(Beginning of Task data)
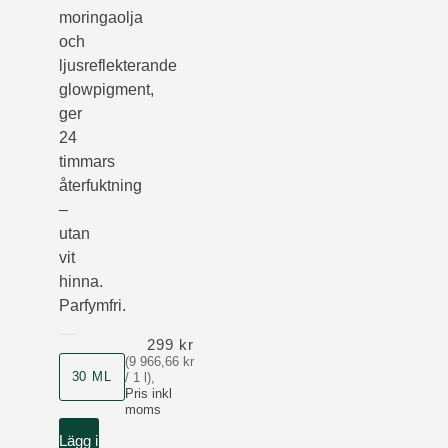
moringaolja
och
ljusreflekterande
glowpigment,
ger
24
timmars
återfuktning
–
utan
vit
hinna.
Parfymfri.
299 kr
(9 966,66 kr
Storlek
30 ML
/ 1 l)
,
Pris inkl
moms
Lägg i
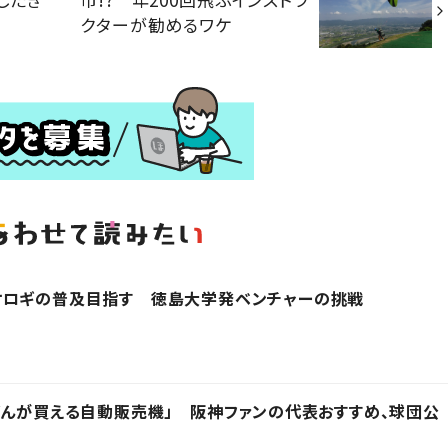
クターが勧めるワケ
オロギの普及目指す 徳島大学発ベンチャーの挑戦
どんが買える自動販売機」 阪神ファンの代表おすすめ、球団公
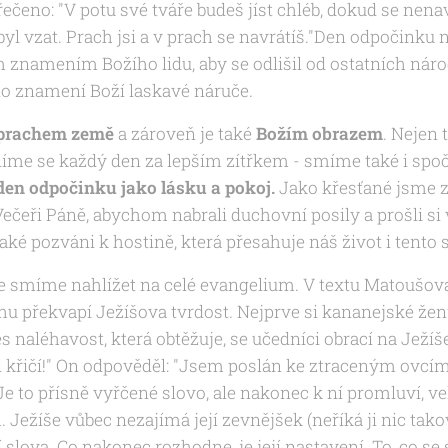
řečeno:
"V potu své tváře budeš jíst chléb, dokud se nena
byl vzat. Prach jsi a v prach se navrátíš."
Den odpočinku n
m znamením Božího lidu, aby se odlišil od ostatních náro
lo znamení Boží laskavé náruče.
prachem země
a zároveň je také
Božím obrazem
. Nejen 
íme se každý den za lepším zítřkem - smíme také i spoč
 den odpočinku jako lásku a pokoj.
Jako křesťané jsme z
ečeři Páně, abychom nabrali duchovní posily a prošli s
také pozváni k hostině, která přesahuje náš život i tento 
e smíme nahlížet na celé evangelium. V textu Matoušov
hu překvapí Ježíšova tvrdost. Nejprve si kananejské že
s naléhavost, která obtěžuje, se učedníci obrací na Ježíš
 křičí!" On odpověděl: "Jsem poslán ke ztraceným ovcím
Je to přísně vyřčené slovo, ale nakonec k ní promluví, ve
 Ježíše vůbec nezajímá její zevnějšek (neříká ji nic tako
jí slova. Co nakonec rozhodne, je její nastavení. To, co se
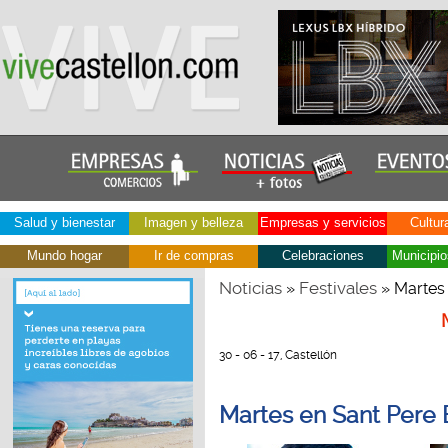
Salud y bienestar
Imagen y belleza
Empresas y servicios
Cultur
Mundo hogar
Ir de compras
Celebraciones
Municipio
Noticias
Festivales
»
» Martes 
30 - 06 - 17, Castellón
Martes en Sant Pere 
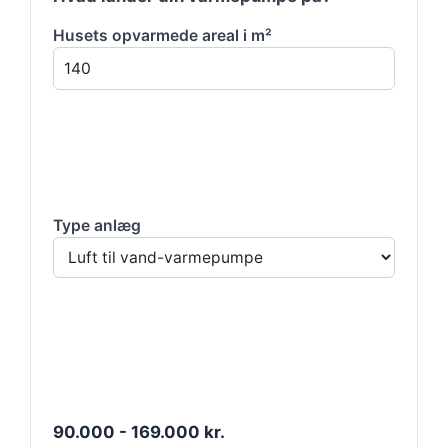
Husets opvarmede areal i m²
Type anlæg
90.000 - 169.000 kr.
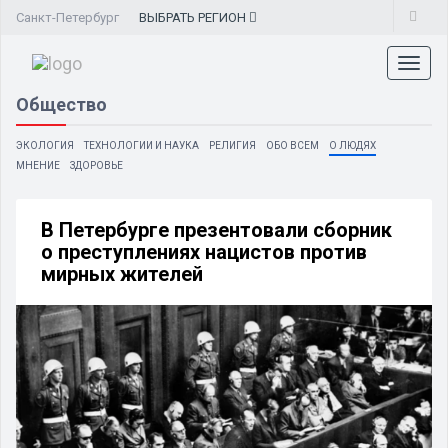
Санкт-Петербург
ВЫБРАТЬ
РЕГИОН
Toggl
naviga
Общество
ЭКОЛОГИЯ
ТЕХНОЛОГИИ И НАУКА
РЕЛИГИЯ
ОБО ВСЕМ
О ЛЮДЯХ
МНЕНИЕ
ЗДОРОВЬЕ
В Петербурге презентовали сборник
о преступлениях нацистов против
мирных жителей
(End of Task data)
» **Your assignment**:
Apart from the images, everything in the records must be repeated exactly.

» **Response to this task**:
moringaolja
och
ljusreflekterande
glowpigment,
ger
24
timmars
återfuktning
–
utan
vit
hinna.
Parfymfri.
299 kr
(9 966,66 kr
Storlek
30 ML
/ 1 l)
,
Pris inkl
moms
Lägg i
クターが勧めるワケ
オロギの普及目指す 徳島大学発ベンチャーの挑戦
どんが買える自動販売機」 阪神ファンの代表おすすめ、球団公
řečeno:
"V potu své tváře budeš jíst chléb, dokud se nena
byl vzat. Prach jsi a v prach se navrátíš."
Den odpočinku n
m znamením Božího lidu, aby se odlišil od ostatních náro
lo znamení Boží laskavé náruče.
prachem země
a zároveň je také
Božím obrazem
. Nejen 
íme se každý den za lepším zítřkem - smíme také i spoč
 den odpočinku jako lásku a pokoj.
Jako křesťané jsme z
ečeři Páně, abychom nabrali duchovní posily a prošli s
také pozváni k hostině, která přesahuje náš život i tento 
e smíme nahlížet na celé evangelium. V textu Matoušov
hu překvapí Ježíšova tvrdost. Nejprve si kananejské že
s naléhavost, která obtěžuje, se učedníci obrací na Ježíš
 křičí!" On odpověděl: "Jsem poslán ke ztraceným ovcím
Je to přísně vyřčené slovo, ale nakonec k ní promluví, ve
 Ježíše vůbec nezajímá její zevnějšek (neříká ji nic tako
jí slova. Co nakonec rozhodne, je její nastavení. To, co se
Salud y bienestar
Imagen y belleza
Empresas y servicios
Cultur
Mundo hogar
Ir de compras
Celebraciones
Municipio
Noticias
Festivales
»
» Martes 
30 - 06 - 17, Castellón
Martes en Sant Pere 
Husets opvarmede areal i m²
Type anlæg
90.000 - 169.000 kr.
Санкт-Петербург
ВЫБРАТЬ
РЕГИОН
Toggl
naviga
Общество
ЭКОЛОГИЯ
ТЕХНОЛОГИИ И НАУКА
РЕЛИГИЯ
ОБО ВСЕМ
О ЛЮДЯХ
МНЕНИЕ
ЗДОРОВЬЕ
В Петербурге презентовали сборник
о преступлениях нацистов против
мирных жителей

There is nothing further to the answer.